But let's go in order and go back to Barbero.

Barbero complains that the Italians believed that they would win the war. Which was. And there was a reason why they believed it: by entering the war a year later, they had already realized that Austria would collapse, and probably Germany too. It was a low-hanging fruit, because in any case, Austria collapsed throughout the First World War. Diaz, the much acclaimed, organized the comeback against a country in whose capital there was no food and people were starving on the streets. He could also wait on the Piave, and the Austrians would collapse under his eyes.

To understand how useless this clarification is, and to understand how useless Barbero's insistence on this detail is, we should ask ourselves “but are there governments that go to war without having been attacked, thinking of losing ? Obviously not: this compulsive clarification of Barbero is due to his political position. It does not add any information, and consequently cannot explain anything . Instead for Barbero
explains everything. Everything is explained by the fact that it was thought to win the war easily. But even this "easily" is not really true.

But let's go by steps.

What was Cadorna holding?

He was holding a ragged army. When he received some divisions from the south, he was pointed out that some brigades were barefoot. They were those poor people who the Piedmontese had enlisted to combat banditry, and were usually low-cost soldiers, usually former shepherds, so they had minimal equipment. They had "reorganized", it is said, but in fact they had only added other infantrymen.

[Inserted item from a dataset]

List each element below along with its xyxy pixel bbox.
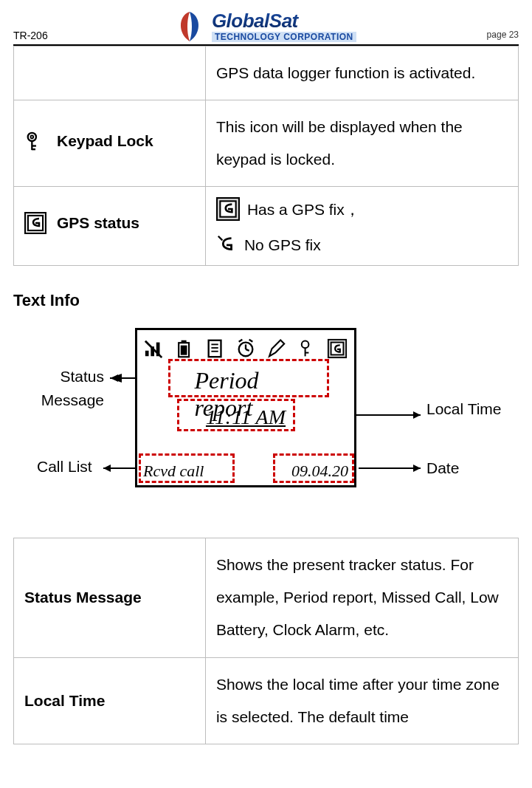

The academies were made up of useless cialtroni, that is, nobles and humanists. The most popular was the Turin Artillery School, which threw out the top, because to use artillery you had to know how to read, at least the officers. Who knew how to read, because in the vast majority of cases they were … lawyers. They had no idea how the sine or cosine of something was calculated, and they left it up to non-commissioned officers. Who knew how to use ballistic cards and marks, that is, they knew how to aim only if the point was marked on the maps. To understand this, the enemy gunners knew how to aim during the maneuvers based on new points taken by the explorers. They don't. Also because they had few explorers on horseback, but this also admits Barbero, I see.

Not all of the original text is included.